We thought he would be better than anybody else we interviewed at leading that capital campaign. What does that mean? We wouldn't have had an opinion about the matter unless he'd be 3, 4, 5 percent better. We wouldn't have noticed.

So we hired him. Now I've heard him speak in front of alumni groups probably a score of different times. He is every bit as good as I imagined he would be. So if he is 3 percent better than the next-best candidate, $4 billion, that's $120 million difference on Cornell's bottom line. He doesn't get paid that much, I know that, and people are outraged that he is paid as much as he is, whatever that number is—which also I don't know, but I know what the number is for many other university presidents.

But the real mystery is how the bidding stops where it stops now. If you are talking about a corporation with $10 billion worth of annual earnings, somebody who is 1 percent better at guiding that ship is worth $100 million a year extra to the company.

So there is a going rate for the highly leveraged jobs. The going rate is very high. Now they fire you if you don't perform well in those jobs. You used to be able to keep them when the rate was lower, but they get rid of you quickly.

The only lever we have, I think, is the tax system. We could have much, much higher income taxes. People say, "Oh, then they won't come in to work." What a strange view of human nature that is. The 40 vice presidents who want to be CEO are going to knock off on Fridays and play golf if the tax rate goes back to what it was in the Clinton era? Come on, that's not the world we live in. We can tax them more.

The consumption tax, which I favor, would be an even more direct instrument to level the differences in consumption. I think it's consumption differences more than income differences that take a toll on populations.

So we could afford to have health insurance for everyone, we could afford to have better schools for people in the bottom half of the income distribution, if we had more revenue. I think the consumption tax is the best way I know of to get more revenue.

That, plus taxes on other harmful activities—carbon dioxide, congestion. New York, why don't you have a congestion tax? This silly thing, "Oh, then the poor can't get into New York." The poor don't drive in New York anyway. Have a congestion tax. Give them vouchers that they can sell on Craigslist that would let them drive into New York for free.
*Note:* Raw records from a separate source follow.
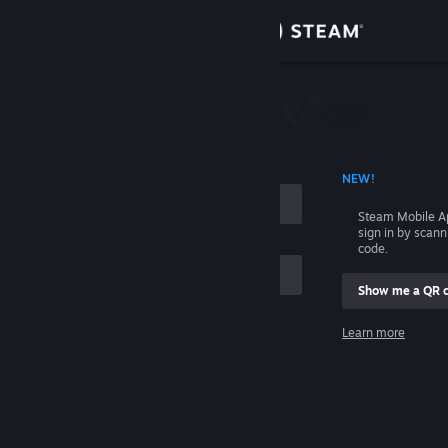
Sign in
Store
Community
 ACCOUNT NAME
NEW!
About
Steam Mobile A
sign in by scan
Support
code.
Show me a QR 
Change language
me
Learn more
Get the Steam Mobile App
Sign in
View desktop website
Help, I can't sign in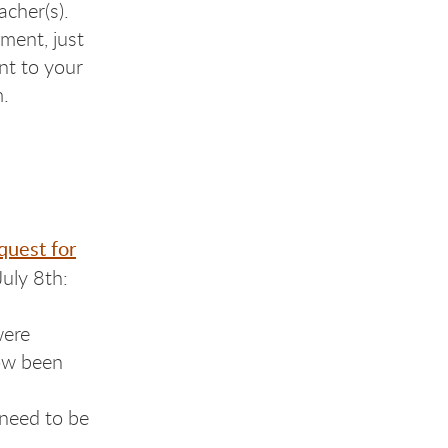
acher(s).
ment, just
nt to your
m.
quest for
July 8th:
were
now been
need to be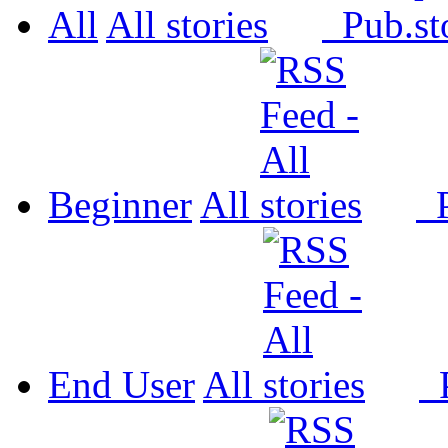
All
All
Pub.
Beginner
All
P
End User
All
P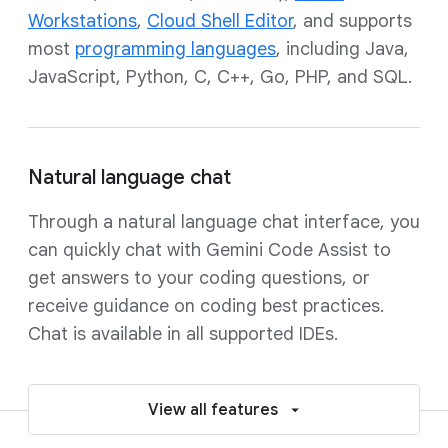
Workstations
,
Cloud Shell Editor
, and supports
most
programming languages
, including Java,
JavaScript, Python, C, C++, Go, PHP, and SQL.
Natural language chat
Through a natural language chat interface, you
can quickly chat with Gemini Code Assist to
get answers to your coding questions, or
receive guidance on coding best practices.
Chat is available in all supported IDEs.
View all features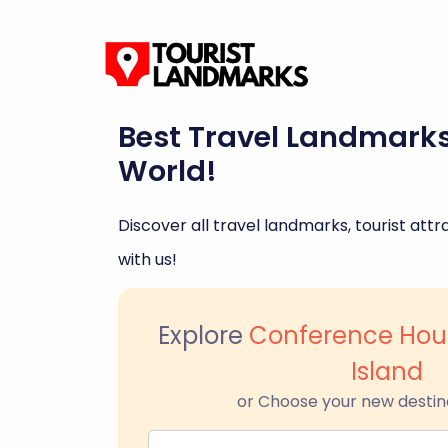
Best Travel Landmark
World!
Discover all travel landmarks, tourist attra
with us!
Explore
Conference Hous
Island
or Choose your new destin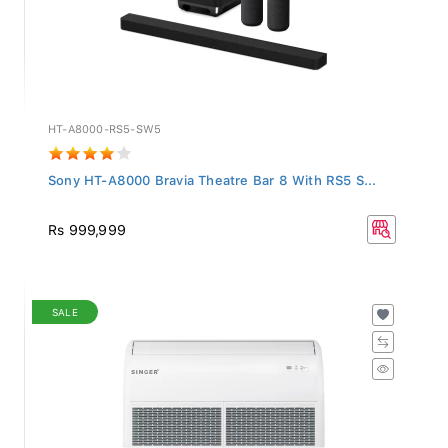
HT-A8000-RS5-SW5
Sony HT-A8000 Bravia Theatre Bar 8 With RS5 S...
Rs 999,999
SALE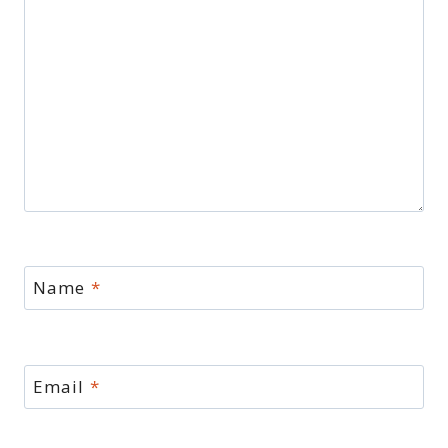
Name
*
Email
*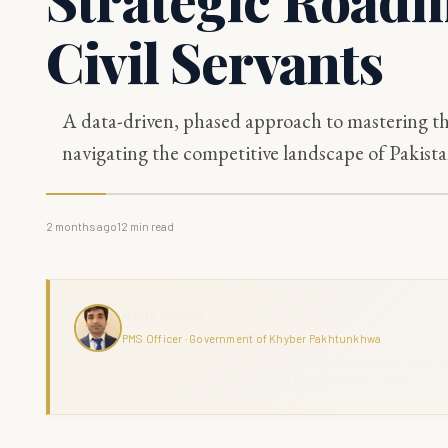
Civil Servants
A data-driven, phased approach to mastering th
navigating the competitive landscape of Pakistan
2 months ago
12
min read
Haris Naseer
PMS Officer · Government of Khyber Pakhtunkhwa
Haris Naseer is a serving PMS Officer with over 11 years in public se
command across KPK. The Grand Review combines analytical depth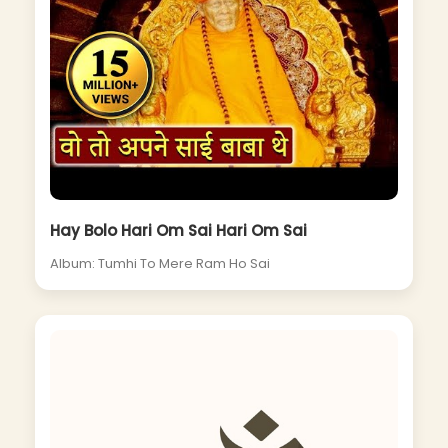
Hay Bolo Hari Om Sai Hari Om Sai
Album: Tumhi To Mere Ram Ho Sai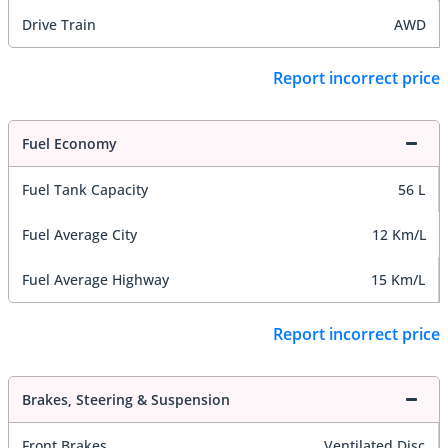
Drive Train
AWD
Report incorrect price
Fuel Economy
Fuel Tank Capacity
56 L
Fuel Average City
12 Km/L
Fuel Average Highway
15 Km/L
Report incorrect price
Brakes, Steering & Suspension
Front Brakes
Ventilated Disc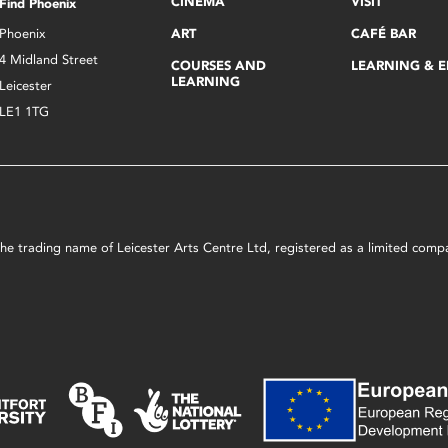
CINEMA
VISIT
Find Phoenix
Phoenix
ART
CAFÉ BAR
4 Midland Street
COURSES AND
LEARNING & 
LEARNING
Leicester
LE1 1TG
s the trading name of Leicester Arts Centre Ltd, registered as a limited co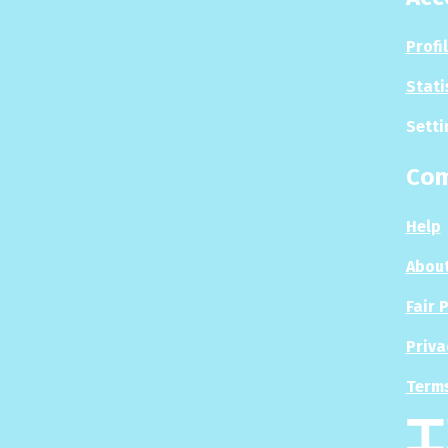
Profi
Stati
Setti
Co
Help
About
Fair 
Priva
Terms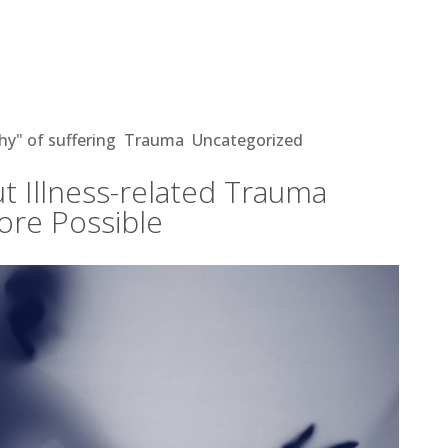
ss-related Trauma Makes Healing
hy" of suffering
,
Trauma
,
Uncategorized
t Illness-related Trauma
ore Possible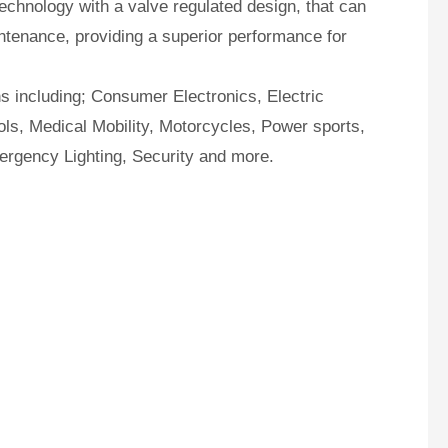
hnology with a valve regulated design, that can
ntenance, providing a superior performance for
ns including; Consumer Electronics, Electric
ls, Medical Mobility, Motorcycles, Power sports,
ergency Lighting, Security and more.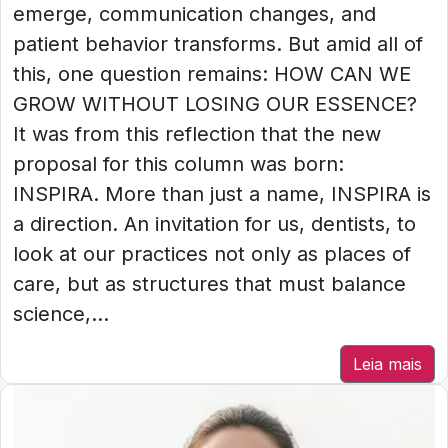
emerge, communication changes, and
patient behavior transforms. But amid all of
this, one question remains: HOW CAN WE
GROW WITHOUT LOSING OUR ESSENCE?
It was from this reflection that the new
proposal for this column was born:
INSPIRA. More than just a name, INSPIRA is
a direction. An invitation for us, dentists, to
look at our practices not only as places of
care, but as structures that must balance
science,...
Leia mais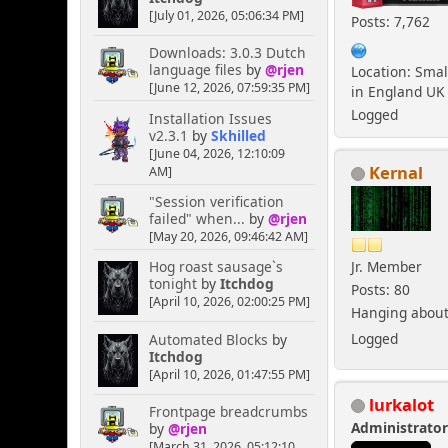
[July 01, 2026, 05:06:34 PM]
Posts: 7,762
Downloads: 3.0.3 Dutch
language files
by
@rjen
Location: Smal
[June 12, 2026, 07:59:35 PM]
in England UK
Logged
Installation Issues
v2.3.1
by
Skhilled
[June 04, 2026, 12:10:09
Kernal
AM]
"Session verification
failed" when...
by
@rjen
[May 20, 2026, 09:46:42 AM]
Jr. Member
Hog roast sausage`s
tonight
by
Itchdog
Posts: 80
[April 10, 2026, 02:00:25 PM]
Hanging about 
Logged
Automated Blocks
by
Itchdog
[April 10, 2026, 01:47:55 PM]
lurkalot
Frontpage breadcrumbs
Administrato
by
@rjen
[March 31, 2026, 05:12:10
There are ways around the distributional concerns that are properly on people's minds.

QUESTION: James Starkman.

I would suggest that your system, if instituted, would be immediately regressive on the low-income people, who actually spend slightly more, run up their credit card bills, spend more than they earn or consume. I would suggest a progressive income tax allowing three deductions—mortgage interest, charitable deductions, and state and local bond interest. Eliminate all other loopholes. The $450 billion of uncollected taxes under the present tax system would virtually disappear. One-third of the budget deficit would disappear overnight under that system.

ROBERT FRANK: I'm very sympathetic to your suggestion. I think that tax simplification ought to be job one when we get to the question of how to reform the current system. That's the encouraging thing.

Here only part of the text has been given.